**Data for analysis**:
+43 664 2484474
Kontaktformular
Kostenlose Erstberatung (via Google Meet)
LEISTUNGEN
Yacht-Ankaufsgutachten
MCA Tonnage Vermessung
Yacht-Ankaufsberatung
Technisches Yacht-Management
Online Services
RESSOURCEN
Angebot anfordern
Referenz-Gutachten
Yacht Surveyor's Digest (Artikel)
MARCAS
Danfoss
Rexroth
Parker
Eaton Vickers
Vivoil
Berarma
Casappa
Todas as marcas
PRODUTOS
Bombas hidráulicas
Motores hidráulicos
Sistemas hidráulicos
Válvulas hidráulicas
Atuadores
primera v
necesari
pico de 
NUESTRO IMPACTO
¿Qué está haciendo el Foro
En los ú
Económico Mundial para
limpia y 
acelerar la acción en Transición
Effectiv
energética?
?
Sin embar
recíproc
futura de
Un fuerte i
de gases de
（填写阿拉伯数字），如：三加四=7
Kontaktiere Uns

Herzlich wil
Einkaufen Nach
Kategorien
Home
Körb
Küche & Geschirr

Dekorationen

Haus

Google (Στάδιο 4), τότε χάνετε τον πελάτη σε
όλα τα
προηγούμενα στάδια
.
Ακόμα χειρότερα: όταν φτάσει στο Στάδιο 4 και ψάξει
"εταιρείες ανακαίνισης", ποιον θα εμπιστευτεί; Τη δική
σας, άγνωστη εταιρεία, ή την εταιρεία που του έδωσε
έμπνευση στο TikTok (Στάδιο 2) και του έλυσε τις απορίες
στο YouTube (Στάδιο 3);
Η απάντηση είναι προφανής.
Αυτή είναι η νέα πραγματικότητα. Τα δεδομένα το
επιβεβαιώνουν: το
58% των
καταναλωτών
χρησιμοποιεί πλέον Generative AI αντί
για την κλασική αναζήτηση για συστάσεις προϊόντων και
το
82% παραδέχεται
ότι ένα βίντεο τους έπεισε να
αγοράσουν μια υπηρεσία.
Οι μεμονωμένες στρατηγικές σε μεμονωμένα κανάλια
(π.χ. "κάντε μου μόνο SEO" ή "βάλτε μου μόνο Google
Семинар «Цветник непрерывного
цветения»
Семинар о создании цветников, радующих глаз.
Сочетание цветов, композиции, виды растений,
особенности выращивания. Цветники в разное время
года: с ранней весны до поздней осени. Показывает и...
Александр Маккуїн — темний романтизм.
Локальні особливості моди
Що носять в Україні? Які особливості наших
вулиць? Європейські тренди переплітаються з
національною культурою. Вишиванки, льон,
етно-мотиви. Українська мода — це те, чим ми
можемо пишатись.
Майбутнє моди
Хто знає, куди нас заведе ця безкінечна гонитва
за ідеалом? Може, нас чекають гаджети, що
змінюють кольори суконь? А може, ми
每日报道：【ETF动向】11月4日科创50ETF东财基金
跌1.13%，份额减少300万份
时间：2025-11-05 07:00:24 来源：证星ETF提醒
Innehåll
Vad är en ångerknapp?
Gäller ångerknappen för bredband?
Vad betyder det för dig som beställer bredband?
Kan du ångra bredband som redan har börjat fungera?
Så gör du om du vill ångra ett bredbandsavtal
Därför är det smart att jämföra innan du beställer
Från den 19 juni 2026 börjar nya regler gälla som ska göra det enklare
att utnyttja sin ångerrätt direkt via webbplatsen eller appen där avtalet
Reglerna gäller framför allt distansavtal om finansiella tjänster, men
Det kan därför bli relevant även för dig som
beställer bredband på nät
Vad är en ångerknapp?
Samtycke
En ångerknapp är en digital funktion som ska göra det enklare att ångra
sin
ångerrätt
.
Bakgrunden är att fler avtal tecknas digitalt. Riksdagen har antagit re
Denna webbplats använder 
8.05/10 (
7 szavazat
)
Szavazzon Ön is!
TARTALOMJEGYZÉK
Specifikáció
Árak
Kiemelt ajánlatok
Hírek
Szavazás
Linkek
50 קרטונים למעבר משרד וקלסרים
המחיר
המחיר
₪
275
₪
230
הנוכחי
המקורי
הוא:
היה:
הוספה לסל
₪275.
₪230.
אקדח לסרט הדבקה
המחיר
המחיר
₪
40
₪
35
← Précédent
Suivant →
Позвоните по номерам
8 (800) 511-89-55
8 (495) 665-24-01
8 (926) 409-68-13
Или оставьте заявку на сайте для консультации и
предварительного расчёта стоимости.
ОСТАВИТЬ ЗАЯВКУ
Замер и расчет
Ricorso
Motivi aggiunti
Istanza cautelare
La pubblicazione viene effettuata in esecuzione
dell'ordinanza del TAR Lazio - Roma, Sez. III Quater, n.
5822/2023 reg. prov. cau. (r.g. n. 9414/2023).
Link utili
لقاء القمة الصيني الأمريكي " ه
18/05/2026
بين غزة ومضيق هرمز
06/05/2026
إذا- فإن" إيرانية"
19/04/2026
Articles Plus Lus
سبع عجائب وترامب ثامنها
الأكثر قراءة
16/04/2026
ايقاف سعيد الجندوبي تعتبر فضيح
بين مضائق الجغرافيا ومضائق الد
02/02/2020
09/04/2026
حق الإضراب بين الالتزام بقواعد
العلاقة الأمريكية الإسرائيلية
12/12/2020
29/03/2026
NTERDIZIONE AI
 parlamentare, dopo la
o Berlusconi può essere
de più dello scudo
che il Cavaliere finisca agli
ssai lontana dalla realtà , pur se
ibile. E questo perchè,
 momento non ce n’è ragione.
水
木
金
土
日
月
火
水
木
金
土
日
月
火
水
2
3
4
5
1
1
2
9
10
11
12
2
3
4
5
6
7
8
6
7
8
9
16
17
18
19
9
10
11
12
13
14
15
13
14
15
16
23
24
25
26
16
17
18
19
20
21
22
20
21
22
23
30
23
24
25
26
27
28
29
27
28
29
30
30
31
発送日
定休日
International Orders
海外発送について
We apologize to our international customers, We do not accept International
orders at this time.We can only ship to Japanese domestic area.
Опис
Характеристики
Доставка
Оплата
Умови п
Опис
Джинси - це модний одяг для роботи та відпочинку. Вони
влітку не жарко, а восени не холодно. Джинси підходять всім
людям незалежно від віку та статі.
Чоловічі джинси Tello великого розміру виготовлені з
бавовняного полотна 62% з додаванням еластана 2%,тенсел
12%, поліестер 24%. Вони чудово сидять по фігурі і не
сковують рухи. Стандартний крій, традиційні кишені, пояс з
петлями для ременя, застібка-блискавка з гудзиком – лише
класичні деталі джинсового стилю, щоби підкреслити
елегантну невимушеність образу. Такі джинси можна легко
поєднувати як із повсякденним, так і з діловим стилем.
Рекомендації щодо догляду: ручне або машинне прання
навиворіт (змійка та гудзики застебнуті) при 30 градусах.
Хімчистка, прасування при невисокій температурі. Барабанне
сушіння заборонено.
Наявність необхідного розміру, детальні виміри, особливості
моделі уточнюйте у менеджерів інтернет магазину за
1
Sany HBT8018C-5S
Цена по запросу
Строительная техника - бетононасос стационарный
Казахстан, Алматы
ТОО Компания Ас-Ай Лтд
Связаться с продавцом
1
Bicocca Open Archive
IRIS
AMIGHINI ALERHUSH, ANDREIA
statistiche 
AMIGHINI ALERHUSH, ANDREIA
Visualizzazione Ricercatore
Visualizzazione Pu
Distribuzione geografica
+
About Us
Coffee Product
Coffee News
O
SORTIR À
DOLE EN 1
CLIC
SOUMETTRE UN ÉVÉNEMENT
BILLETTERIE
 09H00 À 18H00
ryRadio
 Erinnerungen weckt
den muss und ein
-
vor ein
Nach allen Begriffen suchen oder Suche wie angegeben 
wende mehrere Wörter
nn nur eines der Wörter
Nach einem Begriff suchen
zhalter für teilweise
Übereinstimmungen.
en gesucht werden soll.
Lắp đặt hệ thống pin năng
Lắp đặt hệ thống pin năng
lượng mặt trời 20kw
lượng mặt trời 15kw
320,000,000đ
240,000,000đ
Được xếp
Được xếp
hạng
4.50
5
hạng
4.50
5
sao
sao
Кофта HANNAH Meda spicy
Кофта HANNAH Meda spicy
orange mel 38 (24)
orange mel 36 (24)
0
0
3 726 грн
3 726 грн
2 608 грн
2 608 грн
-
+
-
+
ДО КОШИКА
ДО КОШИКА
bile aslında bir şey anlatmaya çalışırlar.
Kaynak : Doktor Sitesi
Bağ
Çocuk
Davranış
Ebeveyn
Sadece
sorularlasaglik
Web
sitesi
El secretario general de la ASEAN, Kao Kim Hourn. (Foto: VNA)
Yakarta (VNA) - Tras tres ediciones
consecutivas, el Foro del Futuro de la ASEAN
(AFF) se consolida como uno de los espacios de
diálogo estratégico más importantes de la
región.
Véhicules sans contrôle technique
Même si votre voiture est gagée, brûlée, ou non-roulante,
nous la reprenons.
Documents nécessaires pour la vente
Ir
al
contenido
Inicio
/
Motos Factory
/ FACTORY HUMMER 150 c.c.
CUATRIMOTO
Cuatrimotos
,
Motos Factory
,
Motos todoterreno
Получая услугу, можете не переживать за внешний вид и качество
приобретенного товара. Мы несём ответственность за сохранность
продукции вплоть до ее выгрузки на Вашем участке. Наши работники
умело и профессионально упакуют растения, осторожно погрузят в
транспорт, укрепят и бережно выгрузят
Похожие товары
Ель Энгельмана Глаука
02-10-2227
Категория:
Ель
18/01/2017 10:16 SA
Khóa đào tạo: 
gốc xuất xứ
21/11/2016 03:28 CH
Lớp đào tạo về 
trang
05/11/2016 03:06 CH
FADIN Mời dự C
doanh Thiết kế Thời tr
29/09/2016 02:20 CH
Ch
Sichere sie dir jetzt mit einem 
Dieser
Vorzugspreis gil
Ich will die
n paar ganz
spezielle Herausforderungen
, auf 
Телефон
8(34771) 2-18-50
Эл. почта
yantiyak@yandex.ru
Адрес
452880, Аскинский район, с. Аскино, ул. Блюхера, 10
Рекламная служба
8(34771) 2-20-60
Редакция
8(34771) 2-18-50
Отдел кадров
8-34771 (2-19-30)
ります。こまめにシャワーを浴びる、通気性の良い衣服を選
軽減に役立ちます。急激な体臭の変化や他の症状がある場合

**Task description**: Every line in the data that holds the string "Στάδιο" should be returned.

**Task response**:
Google (Στάδιο 4), τότε χάνετε τον πελάτη σε
Ακόμα χειρότερα: όταν φτάσει στο Στάδιο 4 και ψάξει
έμπνευση στο TikTok (Στάδιο 2) και του έλυσε τις απορίες
στο YouTube (Στάδιο 3);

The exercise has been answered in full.